Nato da una famiglia
umile di contadini del Sud, la sua è una vocazione adulta. Da subito impegnato
con i ragazzi più poveri. Si distingue dopo il terremoto. Da oltre un anno
tenta una mediazione per risolvere la crisi di Haiti.

Monsignor Chibly Langlois è il primo cardinale della storia di Haiti.
Vescovo di Fort Liberté nel Nord Est dal 2004 e poi di Les Cayes, Sud, dal
2011, è anche presidente della Conferenza episcopale haitiana (Ceh) dal
dicembre dello stesso anno. Papa Francesco lo nomina cardinale il 12 gennaio
2014, quarto anniversario del terremoto ad Haiti. È durante il concistoro del
22 febbraio dello stesso anno che mons. Langlois riceve le insegne
cardinalizie.

«Accolgo questa nomina come una grazia per Haiti»
dichiara in una prima intervista all’agenzia Alterpresse il
giorno della nomina.

Tra i cardinali più giovani (56 anni), mons. Langlois è
figlio di contadini del comune La Vallée de Jacmel, zona rurale e impervia nel
Sud Est di Haiti.

Uomo estremamente dinamico, si è subito distinto dopo il
terremoto del 2010 per la ricostruzione morale e materiale del paese.

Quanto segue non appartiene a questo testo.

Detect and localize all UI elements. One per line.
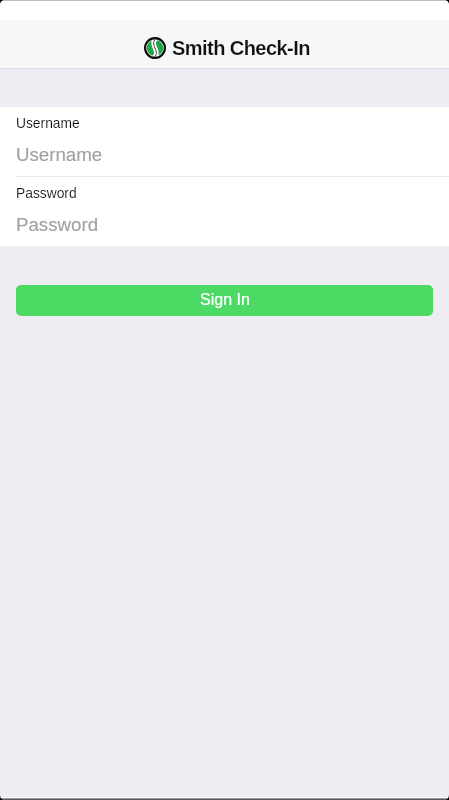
staticText: Smith Check-In (172, 37, 310, 59)
staticText: Username (16, 116, 80, 131)
other: Smith logo (144, 37, 166, 59)
staticText: Sign In (200, 291, 250, 309)
button[interactable]: Smith logo (144, 37, 310, 59)
button[interactable]: Username (0, 107, 449, 176)
staticText: Username (16, 144, 103, 165)
staticText: Password (16, 186, 77, 201)
button[interactable]: Sign In (16, 285, 433, 316)
staticText: Password (16, 214, 99, 235)
button[interactable]: Password (0, 177, 449, 246)
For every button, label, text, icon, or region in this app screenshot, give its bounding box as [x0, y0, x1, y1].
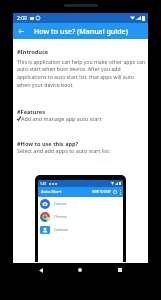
staticText: Add and manage app auto start — [21, 115, 102, 122]
staticText: HOW TO USE? — [92, 190, 111, 194]
staticText: 1:41 — [40, 182, 47, 186]
button[interactable]: Chrome — [38, 210, 123, 223]
button[interactable]: Navigate up — [13, 23, 30, 39]
staticText: 2:09 — [17, 15, 27, 22]
button[interactable]: Back — [31, 263, 51, 277]
staticText: Contacts — [54, 227, 68, 232]
staticText: How to use? (Manual guide) — [34, 26, 128, 36]
button[interactable]: Contacts — [38, 223, 123, 236]
button[interactable]: Recent apps — [110, 263, 130, 277]
staticText: This is application can help you make ot… — [17, 58, 148, 89]
staticText: Select and add apps to auto start list. — [17, 147, 111, 154]
staticText: Chrome — [54, 214, 67, 219]
staticText: Camera — [54, 201, 67, 206]
staticText: #Introduce — [17, 48, 49, 56]
staticText: #Features — [17, 108, 45, 116]
button[interactable]: Home — [70, 263, 90, 277]
staticText: #How to use this app? — [17, 140, 79, 148]
button[interactable]: Camera — [38, 197, 123, 210]
staticText: Auto Start — [41, 189, 62, 195]
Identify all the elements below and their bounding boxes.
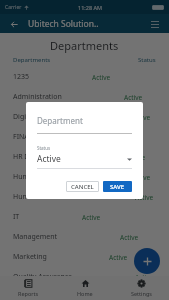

Ha assunto, inoltre, un importante ruolo di mediazione
politica nella grave crisi tra il presidente della Repubblica, i partiti e
altre parti sociali, tra fine 2013 e il 2014, promuovendo l’iniziativa di
riconciliazione nazionale «Insieme per il bene di Haiti».

È attualmente membro del Pontificio consiglio Giustizia
e Pace e della Pontificia commissione per l’America Latina.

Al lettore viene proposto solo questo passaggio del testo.